#### Data provided:

= Beginning of Section =

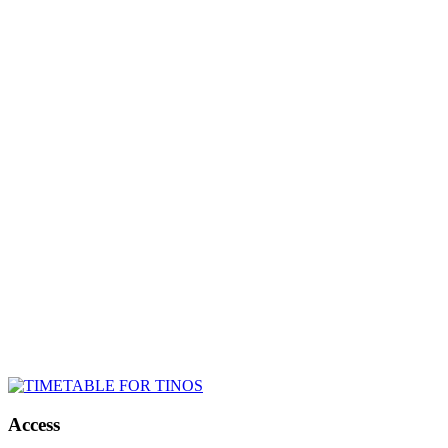
Access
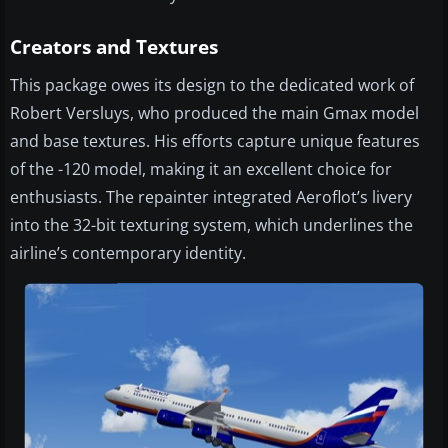
Creators and Textures
This package owes its design to the dedicated work of
Robert Versluys, who produced the main Gmax model
and base textures. His efforts capture unique features
of the -120 model, making it an excellent choice for
enthusiasts. The repainter integrated Aeroflot’s livery
into the 32-bit texturing system, which underlines the
airline’s contemporary identity.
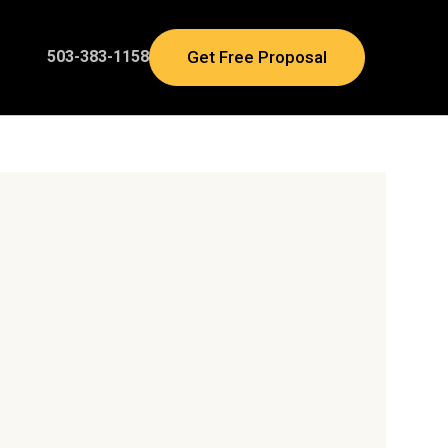
Get Free Proposal
503-383-1158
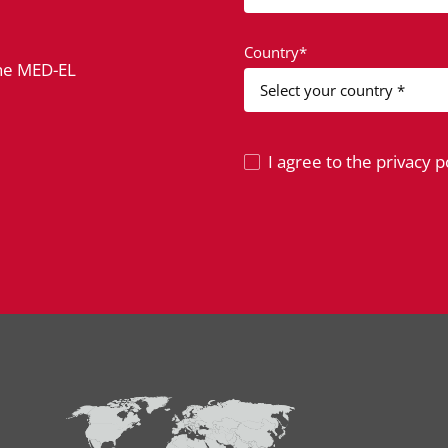
Country*
the MED-EL
I agree to the privacy po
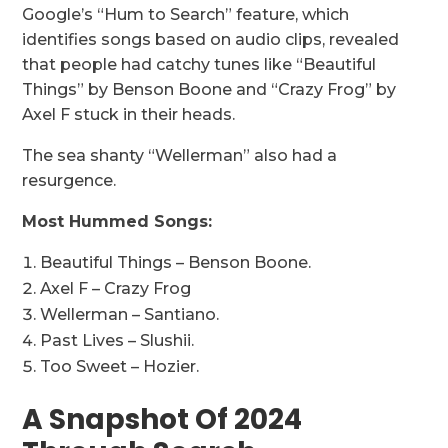
Google’s “Hum to Search” feature, which
identifies songs based on audio clips, revealed
that people had catchy tunes like “Beautiful
Things” by Benson Boone and “Crazy Frog” by
Axel F stuck in their heads.
The sea shanty “Wellerman” also had a
resurgence.
Most Hummed Songs:
Beautiful Things – Benson Boone.
Axel F – Crazy Frog
Wellerman – Santiano.
Past Lives – Slushii.
Too Sweet – Hozier.
A Snapshot Of 2024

= End of Section =

#### What is needed:
Among the lines of the data, which ones contain the word "Beautiful"? Show them.

#### Result of the exercise:
that people had catchy tunes like “Beautiful
Beautiful Things – Benson Boone.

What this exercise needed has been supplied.